Volt owners really, really love their cars, and the goodwill hasn’t evaporated because of a couple of stray battery pack fires following government crash tests. “It’s kind of like supporters of Herman Cain,” Ray Magliozzi jokes. “How much do they have to hear before they cry uncle?”
Ah, but kidding aside, Ray likes the Volt, even if it’s no Dodge Dart. “I was impressed with the car when I drove it,” he said. “The fit and finish is impressive—there really wasn’t anything about it I didn’t like.” Ray added that the battery fires—although a cause for concern—are unlikely to deter many Volt true believers. “You defend your decision to buy it,” he said. “It’s like when you bring home a girl your mother doesn’t like.”
Last week, I went to a local electric car club meeting and listened to a glowing post-fire endorsement from Kevin Porter of Easton, Connecticut. Porter is very green, with 27 solar panels on his roof in a rustic corner of the state that is nonetheless still commuting distance from New York City. “I love the car,” he said. “I traded in a Lexus, and it’s been a great experience. Because the battery pack rides low, it’s an excellent handling car. In 10,000 miles of driving I’ve used 80 gallons of gasoline.”
Jay Leno has him beat there: He’s also covered 10,000 miles, and he’s still on the original tank of gas. “I’m careful about where I drive it,” Leno said. Here he is, celebrating that 10k milestone:
Porter reports getting about 35 miles of all-electric range, and he expresses “zero concern whatsoever” about the Volt fires. “They practically cut the car in half; then, let it sit for three weeks,” he said. Other folks tell similar stories. They’re getting into contests to see how far they can drive their Volts without stopping at a gas station. Take a look at this well-done Volt PR video from Chevrolet:
In fact, the Chevrolet Volt is the number one vote-getter in Consumer Reports’ (CR) latest owner-satisfaction survey. Some 93 percent of Volt owners said they would buy the car again. Those results were taken before the fires were disclosed, but most owners are loyal and likely to remain so—they’ve made a decision, and they’re committed to it. Now if their own car caught fire, maybe that would change a few minds.
According to GM’s Greg Martin, “a couple dozen” Volt owners have taken the company’s offer of a buyback, and another 24 are taking a loaner car. “It’s a variety of reasons,” he told MLive.com December 5. “The bottom line is the reasons are secondary to what we’re trying to accomplish and that’s keeping our customers satisfied.” A minor battery pack re-design may be in the offing.

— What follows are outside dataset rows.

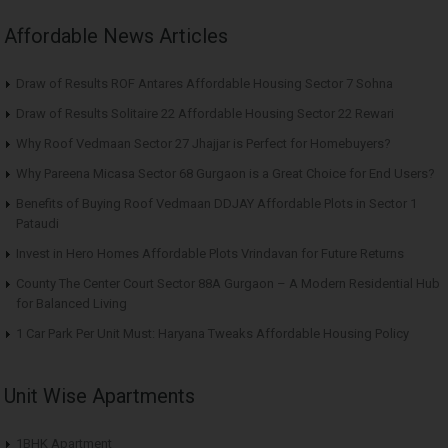
Affordable News Articles
Draw of Results ROF Antares Affordable Housing Sector 7 Sohna
Draw of Results Solitaire 22 Affordable Housing Sector 22 Rewari
Why Roof Vedmaan Sector 27 Jhajjar is Perfect for Homebuyers?
Why Pareena Micasa Sector 68 Gurgaon is a Great Choice for End Users?
Benefits of Buying Roof Vedmaan DDJAY Affordable Plots in Sector 1
Pataudi
Invest in Hero Homes Affordable Plots Vrindavan for Future Returns
County The Center Court Sector 88A Gurgaon – A Modern Residential Hub
for Balanced Living
1 Car Park Per Unit Must: Haryana Tweaks Affordable Housing Policy
Unit Wise Apartments
1BHK Apartment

The Car Talk website has had some lively discussion about this issue. “Who knew you needed to carry a fire extinguisher in an electric car?” Whitey asks. “You’re sitting on some serious Amperage in those things man.....,” said Honda Blackbird. “Good way to preheat your car on a cold morning,” cracks Common Sense Answer. “If a cop stops you for speeding and asks ‘Where’s the fire?’ you can honestly say, ‘Under the car.’” But there’s a lot of spirited defense of the car, too. J.T. Sanders opines, “There are 250,000 car fires each year, and almost none of them the Chevy Volt.”
Eric Evaarts of CR agrees with Ray. He told me that people love their Volts for the same reason they previously gave top honors to the Toyota Prius and the Chevy Corvette. “People believe in them,” he said. “They bought them because they’re committed to the idea. And now that they’ve plunked down $40,000-plus for one, they're even more committed. The interesting thing about this survey is that we’ve seen it usually dominated by sporty cars or, more recently, green cars. Cars that people buy because they make a statement do well. Those they buy to meet a need, such as minivans, wagons, family sedans and even pickups are universally less popular.”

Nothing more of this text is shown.